Start of Block

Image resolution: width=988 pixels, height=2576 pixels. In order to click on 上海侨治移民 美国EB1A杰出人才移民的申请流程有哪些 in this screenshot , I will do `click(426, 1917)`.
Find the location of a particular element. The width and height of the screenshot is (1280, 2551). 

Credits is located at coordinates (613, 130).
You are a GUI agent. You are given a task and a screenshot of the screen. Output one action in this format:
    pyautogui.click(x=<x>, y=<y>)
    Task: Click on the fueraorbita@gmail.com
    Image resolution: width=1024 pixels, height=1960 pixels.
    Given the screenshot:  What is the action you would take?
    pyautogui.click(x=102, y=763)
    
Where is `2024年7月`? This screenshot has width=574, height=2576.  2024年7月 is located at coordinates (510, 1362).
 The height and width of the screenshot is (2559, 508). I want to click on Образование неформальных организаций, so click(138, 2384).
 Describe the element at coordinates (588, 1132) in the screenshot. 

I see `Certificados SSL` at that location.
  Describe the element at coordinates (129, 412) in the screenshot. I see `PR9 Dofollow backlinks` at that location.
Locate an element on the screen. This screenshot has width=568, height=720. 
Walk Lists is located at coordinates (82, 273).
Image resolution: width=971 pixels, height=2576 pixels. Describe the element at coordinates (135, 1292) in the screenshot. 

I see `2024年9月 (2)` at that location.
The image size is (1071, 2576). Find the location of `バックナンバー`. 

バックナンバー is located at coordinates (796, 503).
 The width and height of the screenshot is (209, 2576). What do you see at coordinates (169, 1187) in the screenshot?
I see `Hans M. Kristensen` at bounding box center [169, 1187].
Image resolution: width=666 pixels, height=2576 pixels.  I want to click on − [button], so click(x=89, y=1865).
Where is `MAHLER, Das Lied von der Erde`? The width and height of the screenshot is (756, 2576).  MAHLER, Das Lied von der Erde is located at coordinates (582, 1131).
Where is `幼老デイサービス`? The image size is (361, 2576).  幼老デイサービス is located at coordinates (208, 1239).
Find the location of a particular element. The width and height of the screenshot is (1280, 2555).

End of Block

#### [WHAT IS NEEDED]
This exercise requires the entries above to be restated exactly.

#### [ANSWER FOR THE TASK]
Image resolution: width=988 pixels, height=2576 pixels. In order to click on 上海侨治移民 美国EB1A杰出人才移民的申请流程有哪些 in this screenshot , I will do `click(426, 1917)`.
Find the location of a particular element. The width and height of the screenshot is (1280, 2551). 

Credits is located at coordinates (613, 130).
You are a GUI agent. You are given a task and a screenshot of the screen. Output one action in this format:
    pyautogui.click(x=<x>, y=<y>)
    Task: Click on the fueraorbita@gmail.com
    Image resolution: width=1024 pixels, height=1960 pixels.
    Given the screenshot:  What is the action you would take?
    pyautogui.click(x=102, y=763)
    
Where is `2024年7月`? This screenshot has width=574, height=2576.  2024年7月 is located at coordinates (510, 1362).
 The height and width of the screenshot is (2559, 508). I want to click on Образование неформальных организаций, so click(138, 2384).
 Describe the element at coordinates (588, 1132) in the screenshot. 

I see `Certificados SSL` at that location.
  Describe the element at coordinates (129, 412) in the screenshot. I see `PR9 Dofollow backlinks` at that location.
Locate an element on the screen. This screenshot has width=568, height=720. 
Walk Lists is located at coordinates (82, 273).
Image resolution: width=971 pixels, height=2576 pixels. Describe the element at coordinates (135, 1292) in the screenshot. 

I see `2024年9月 (2)` at that location.
The image size is (1071, 2576). Find the location of `バックナンバー`. 

バックナンバー is located at coordinates (796, 503).
 The width and height of the screenshot is (209, 2576). What do you see at coordinates (169, 1187) in the screenshot?
I see `Hans M. Kristensen` at bounding box center [169, 1187].
Image resolution: width=666 pixels, height=2576 pixels.  I want to click on − [button], so click(x=89, y=1865).
Where is `MAHLER, Das Lied von der Erde`? The width and height of the screenshot is (756, 2576).  MAHLER, Das Lied von der Erde is located at coordinates (582, 1131).
Where is `幼老デイサービス`? The image size is (361, 2576).  幼老デイサービス is located at coordinates (208, 1239).
Find the location of a particular element. The width and height of the screenshot is (1280, 2555).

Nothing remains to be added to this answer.